Habituation allows people to tune out non-essential stimuli and focus on the things that really demand attention. The repeated stimulus in your case is the thoughts and images of this woman. Habituation will be about diminishing your intense physiological/ emotional response to the thoughts and images of her.
An example of habituation is getting used to (being less bothered by) traffic noise outside a person’s home. At first the noise bothers us a lot, over time, we are less and less bothered.
Relaxing first and then bringing up her image in your own mind, during a guided/ other meditation, and doing it repeatedly over time, will habituate your brain to the image/ thought of her.
I wrote to another member today regarding two website I came across today with lots and lots of information on Mindfulness, meditations and exercises, and more. The first is www. mindful. org (no spaces). Click on “getting started” at the top, and you can get started.
Here is one exercise offered in this website: it is called STOP. You can use it any time you find yourself thinking about this woman:
S- Literally, just stop what you’re doing, rest, pause.
T- Take a conscious breath, a deeper breath, or two.
O- Observe your thoughts, emotions, bodily sensations. Instead of getting tense, overwhelmed, trying to get rid of the thoughts, emotions and bodily sensations (removing them from your awareness), hold them gently in your awareness, with compassion for yourself, breathe into them, relax.

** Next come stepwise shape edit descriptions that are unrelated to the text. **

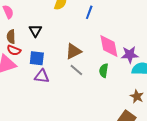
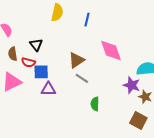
red semicircle: (14, 50) -> (28, 62), moved
purple star: (130, 55) -> (132, 85), moved, turned 30
green semicircle: (104, 71) -> (95, 104), moved

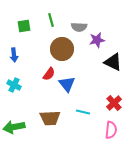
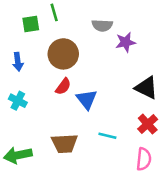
green line: (51, 20) -> (54, 12), moved
brown circle: (62, 49) -> (63, 54), moved
black triangle: (113, 62) -> (146, 88), moved

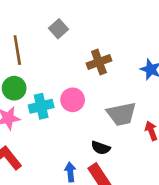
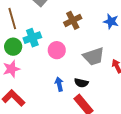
cyan cross: (41, 106) -> (32, 38), moved
blue arrow: (70, 172) -> (59, 84), moved

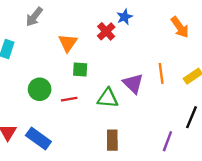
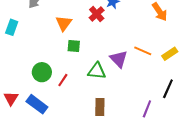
orange line: (161, 73) -> (143, 51), turned -60
green circle: (40, 89) -> (42, 72), moved
red line: (69, 99) -> (63, 80), moved, turned -48

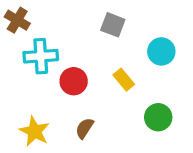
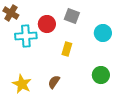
yellow rectangle: (124, 80) -> (67, 49), moved, turned 56
red circle: (74, 81) -> (47, 24), moved

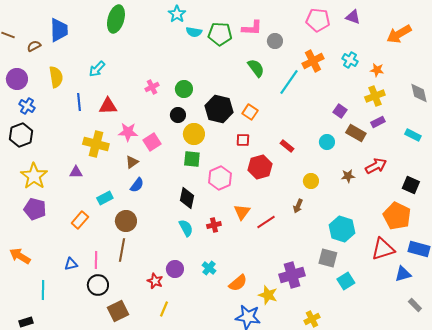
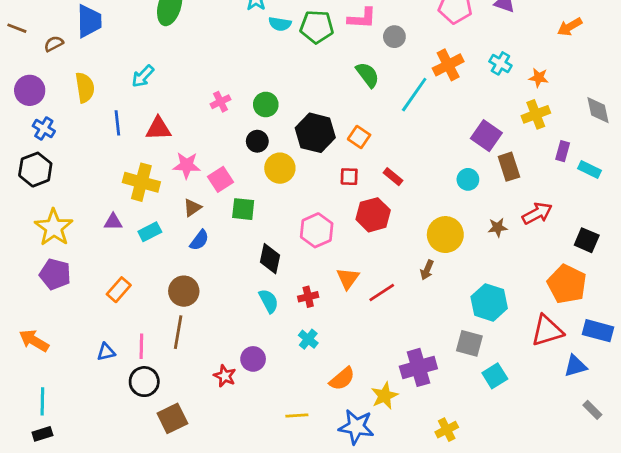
orange arrow: (399, 34) -> (570, 27), size x0.7
purple square: (340, 111) -> (486, 136), size x1.5
purple rectangle: (378, 122) -> (563, 151), moved, turned -48
brown rectangle: (356, 133) -> (509, 167), turned 42
red rectangle: (287, 146) -> (393, 177), moved
green square: (192, 159) -> (243, 209), moved
yellow circle: (311, 181) -> (445, 235), size x1.6
cyan rectangle: (105, 198) -> (150, 232), moved
cyan cross: (209, 268) -> (308, 339), moved
cyan line: (43, 290) -> (42, 401), moved
yellow star: (268, 295) -> (385, 396), turned 30
yellow line: (164, 309) -> (297, 415), moved, turned 63

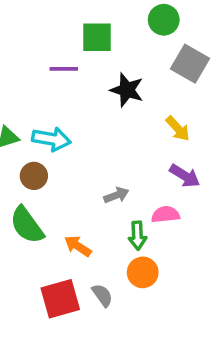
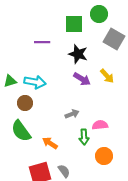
green square: (97, 37) -> (74, 24), moved
purple arrow: (185, 176) -> (82, 79), moved
orange circle: (143, 272) -> (104, 156), moved

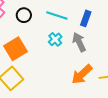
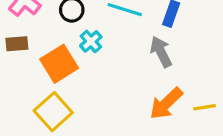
cyan cross: (55, 39) -> (91, 41), moved

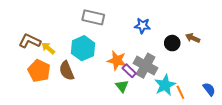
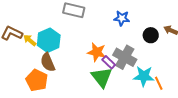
cyan hexagon: (83, 48) -> (49, 40), moved
orange pentagon: (39, 71) -> (37, 80), moved
cyan star: (165, 85) -> (144, 76), turned 30
green triangle: (122, 86) -> (102, 77), size x1.6

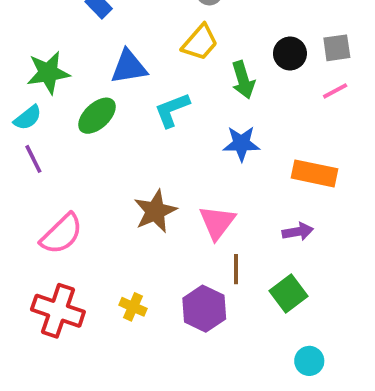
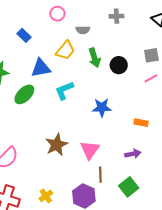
yellow trapezoid: (200, 42) -> (65, 50), moved
black circle: (290, 53) -> (119, 65), moved
green arrow: (243, 80) -> (95, 58), moved
orange rectangle: (315, 173) -> (141, 123), size x0.6
yellow cross: (133, 307) -> (46, 196), turned 32

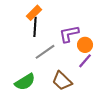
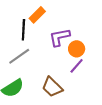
orange rectangle: (34, 13) -> (37, 15), moved
gray line: (45, 52) -> (19, 56), moved

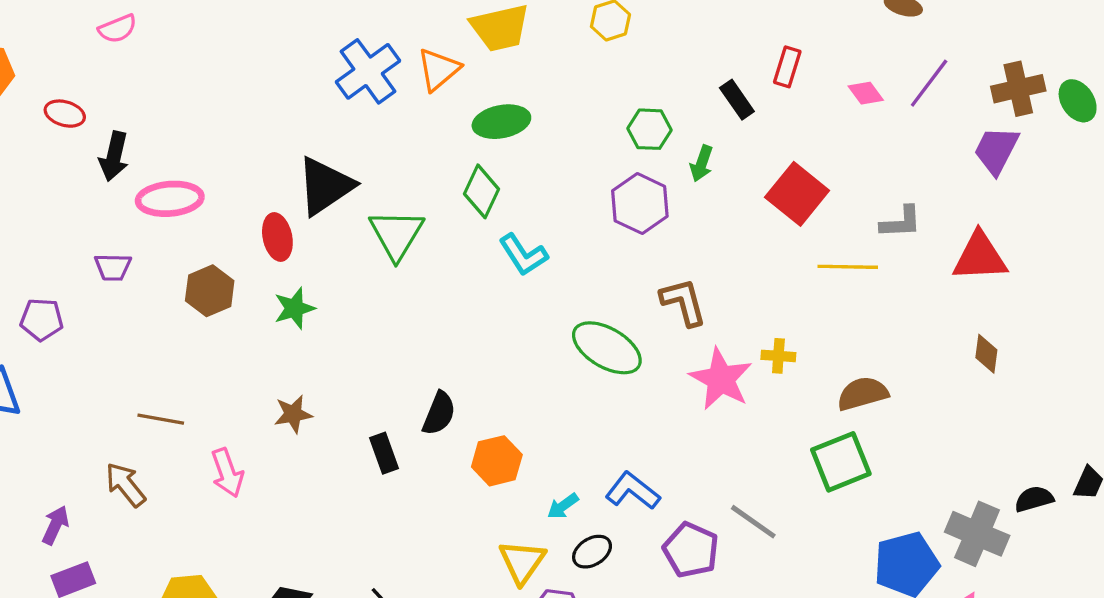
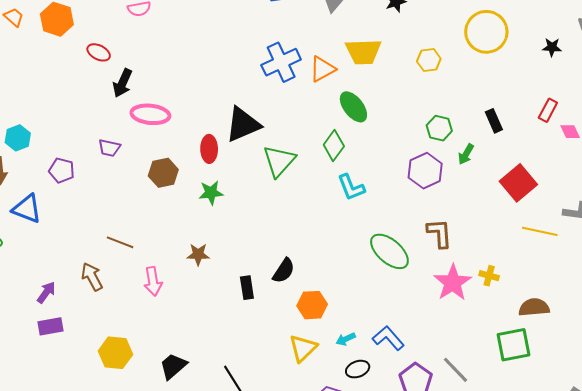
red rectangle: (787, 67) -> (548, 110), moved
green ellipse: (501, 122) -> (353, 107), turned 52
yellow triangle: (522, 562) -> (303, 348), moved

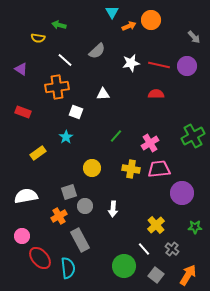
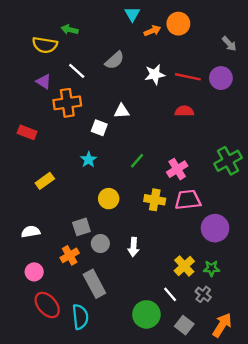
yellow semicircle: (38, 38) -> (45, 45), size x1.5
purple triangle: (21, 69) -> (44, 82), moved
white square: (76, 112) -> (99, 128), moved
cyan star: (66, 137) -> (89, 160), moved
white semicircle: (26, 196) -> (31, 232), size x0.7
green star: (195, 227) -> (211, 268), moved
pink circle: (22, 236) -> (34, 272), moved

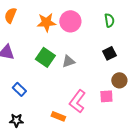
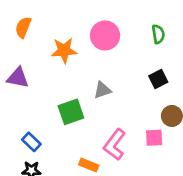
orange star: (46, 22) -> (64, 50), moved
green square: (45, 57) -> (71, 112), moved, turned 36
blue rectangle: (19, 89) -> (31, 142), moved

P- “Proceed with intentionality, taking the next step in your day from this place of strength, wisdom and presence”.
If you need another website on mindfulness with tons of information and exercises, you can look at positivepsychology. com/ mindfulness- exercises- techniques- activities (no spaces).
One of the exercises is under “Mindfulness Techniques for Anger” section (it applies not just to anger, but other painful, distressing emotions). It reads there that mindfulness helps create space between the stimulus (thought/ image of this woman) and an immediate, impulsive response (your painful emotional responses).
The exercise, applying it to your situation, would be for you to sit comfortably, eyes closed, draw in a few deep breaths, then bring her image to your mind, notice what you feel, where in your body you feel what you feel, bring compassion to yourself, and as calmly as you can, say goodbye to her image in your brain.
Say: goodbye (her name)-
Do so repeatedly, maybe at night before you go to bed, when you are tired and relaxed, bring her to your mind, and calmly tell her goodbye.